Fincher managed to make Seven (which also goes as Se7en) extremely good to look at in an ugly sort of way. The style in no way detracts from the grit or the horror — and the relentlessly gripping plot. Besides one of Brad Pitt’s best performances, Seven has gore and guts and texture as well, and an entirely appropriate faded-mustard colour scheme that makes the whole movie look like it was processed in stale urine.
Now Fincher has returned to the serial-killer idea with Zodiac, but in a completely different way. The Zodiac Killer, or just Zodiac, as he signed himself, was a serial killer who terrorised California for some years in the 1960s and 1970s. He was perhaps the first media-star serial killer, generating a huge amount of publicity for his gory exploits. He did this by sending coded messages to the newspapers; one of them remains undeciphered to this day. He taunted the cops, which is almost de rigueur for serial killers in movies nowadays.
Movies loosely based on the Zodiac Killer’s career and the cops who tried to catch him include Dirty Harry, which came out in 1971, right in the middle of the Zodiac scare. We even get to see the premiere of that film in Zodiac, a premiere attended by the despairing cop who would, unlike the wish-fulfilling vigilante cop Dirty Harry, never catch the killer. From that film a whole stream of serial-killer movies developed, so in a way the director of Seven, the ultimate serial-killer movie, is going back to the roots of the genre.
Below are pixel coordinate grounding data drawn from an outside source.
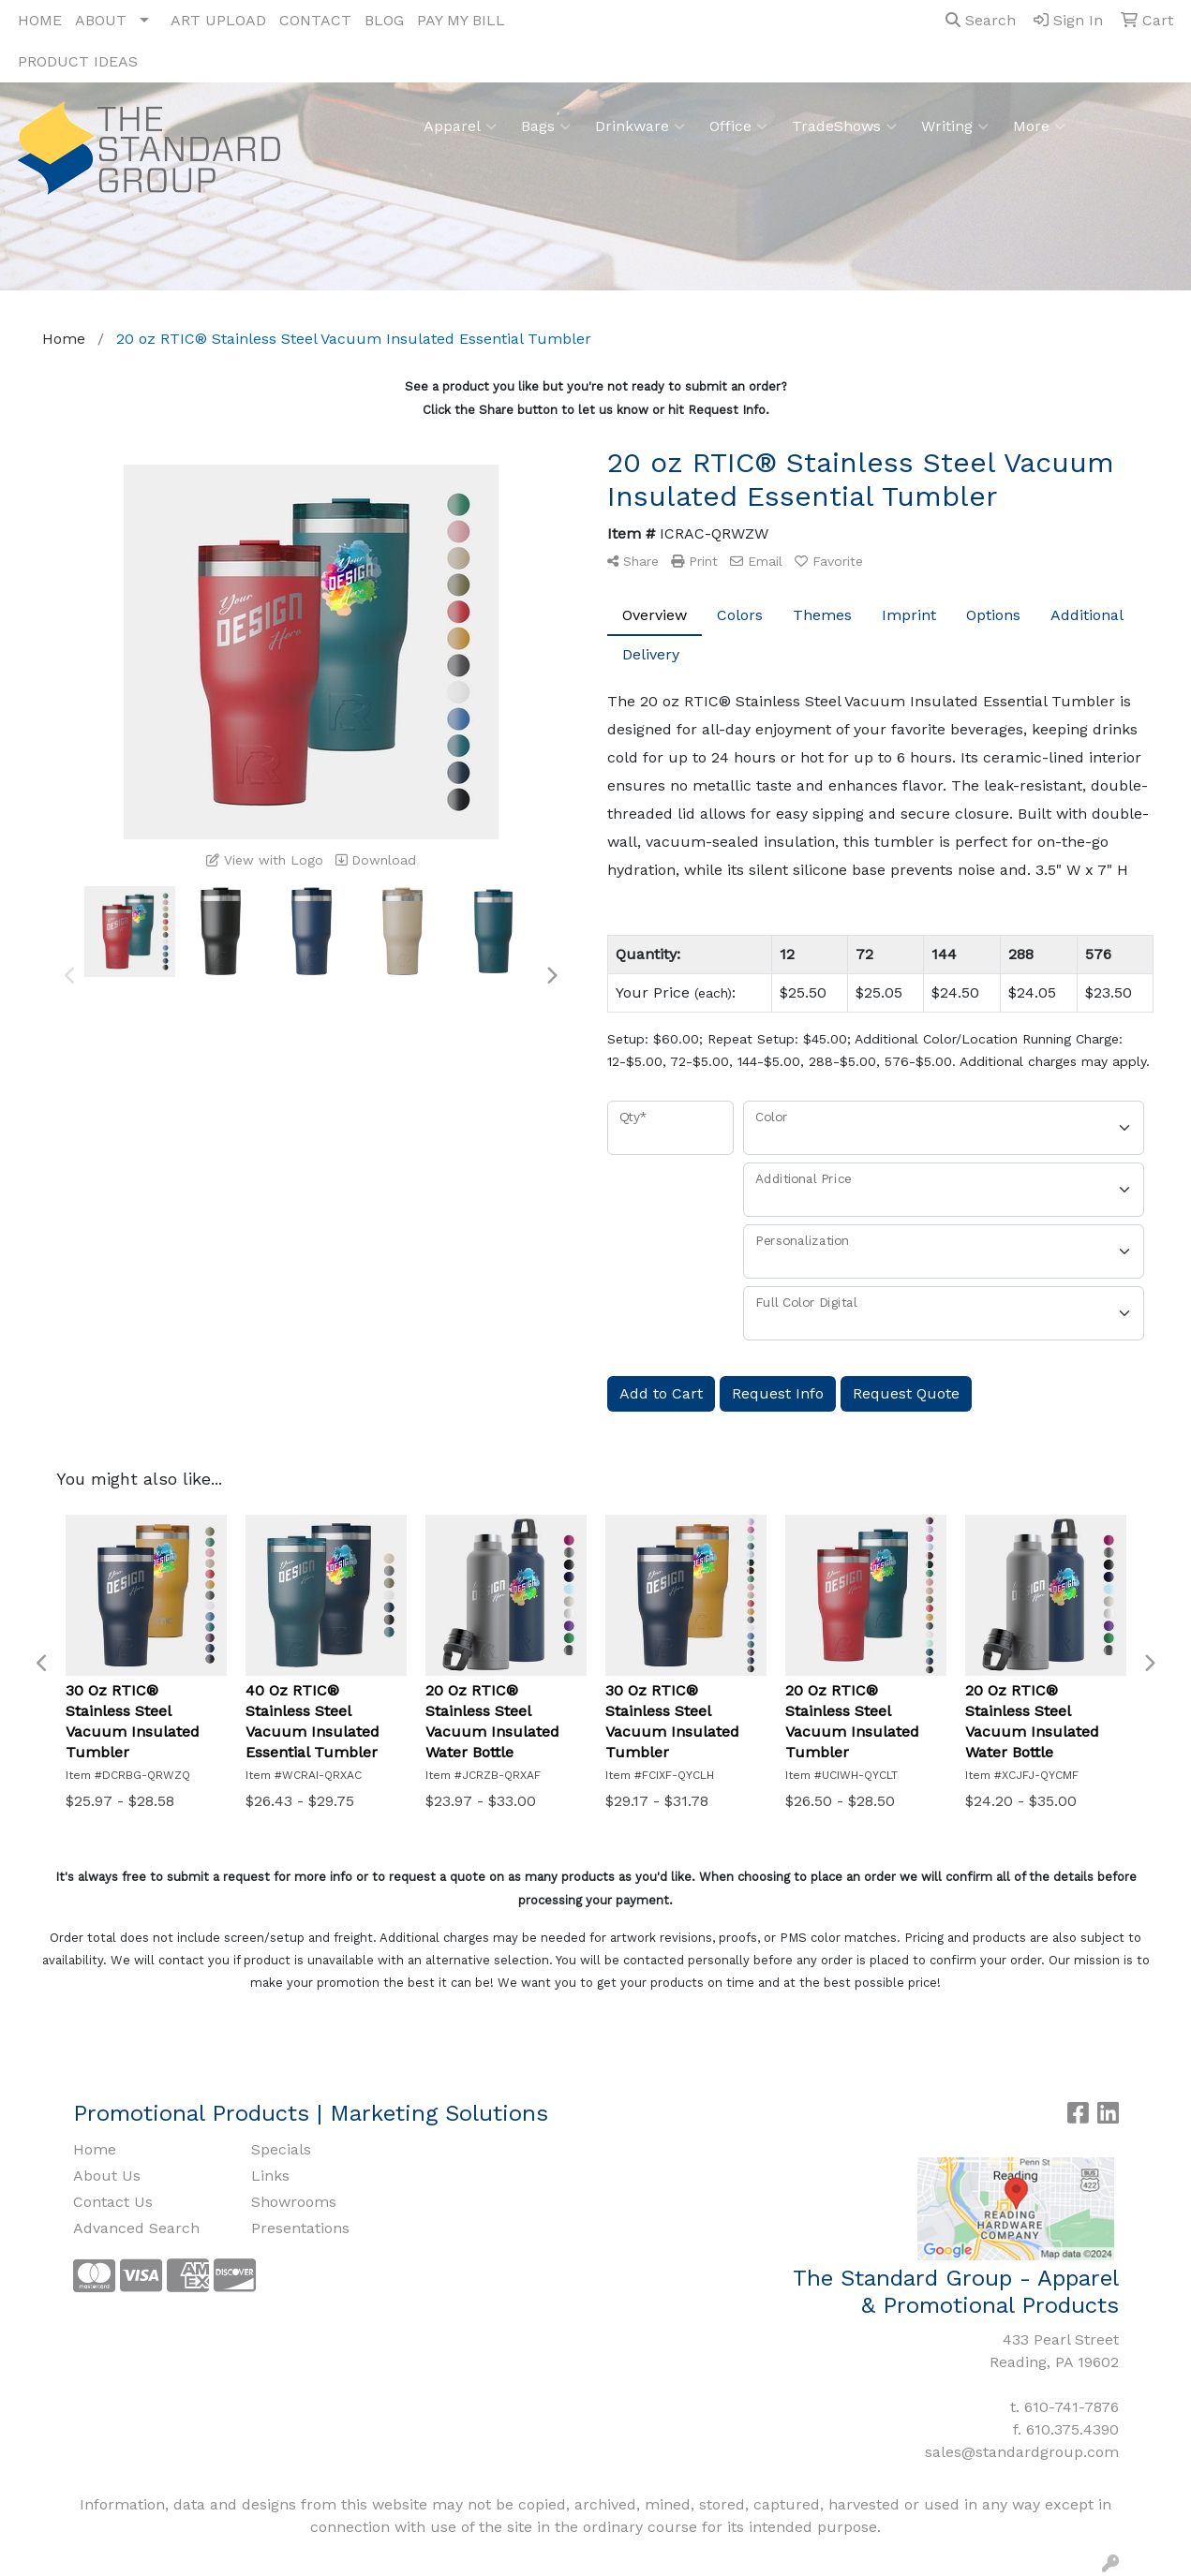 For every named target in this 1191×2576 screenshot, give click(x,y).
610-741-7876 (1071, 2407)
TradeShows (844, 126)
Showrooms (293, 2202)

Zodiac is not so much the story of the killer himself but the tale of several people who tried to track him down: two policemen (Mark Ruffalo and Anthony Edwards), Paul Avery, a reporter at the San Francisco Chronicle who covered the case (Robert Downey Jnr), and Robert Graysmith (Jake Gyllenhaal), the paper’s cartoonist, who happened to be a fan of ciphers and puzzles and who helped decode Zodiac’s first message. As the years went by and the killer remained unapprehended, Graysmith developed an obsession with Zodiac. He sifted through all the evidence yet again, and eventually wrote a book or two on the subject. Those works are the source texts for Fincher’s film.
Hence the point of view of the movie is largely Graysmith’s, and that works because it provides a thread through a narrative that is complex and spans three decades. It also makes a change from the usual structure of serial-killer films, which tend to focus on heroic cops and sick murderers, until the desired resolution is achieved. For Zodiac, and the telling of this true story, Fincher and scriptwriter James Vanderbilt have a more difficult task, and they acquit themselves very well indeed.
The movie is long (two and a half hours) but engrossing. At least it packs that running time with incident and information, unlike, say, Spider-Man III, which is of equal length but feels stretched as thin as cling wrap.
Here, Fincher has eschewed the extremely stylised look of Seven. Zodiac is much more naturalistic. When, at one point, and it’s the only point in the movie where Fincher does this, we get some superimposition of text and image, it really jumps out at one. At first, I thought it was a mistake for Fincher to have done that at all, but in retrospect I think he could probably have done more of it and got away with it, because the story itself is so compelling.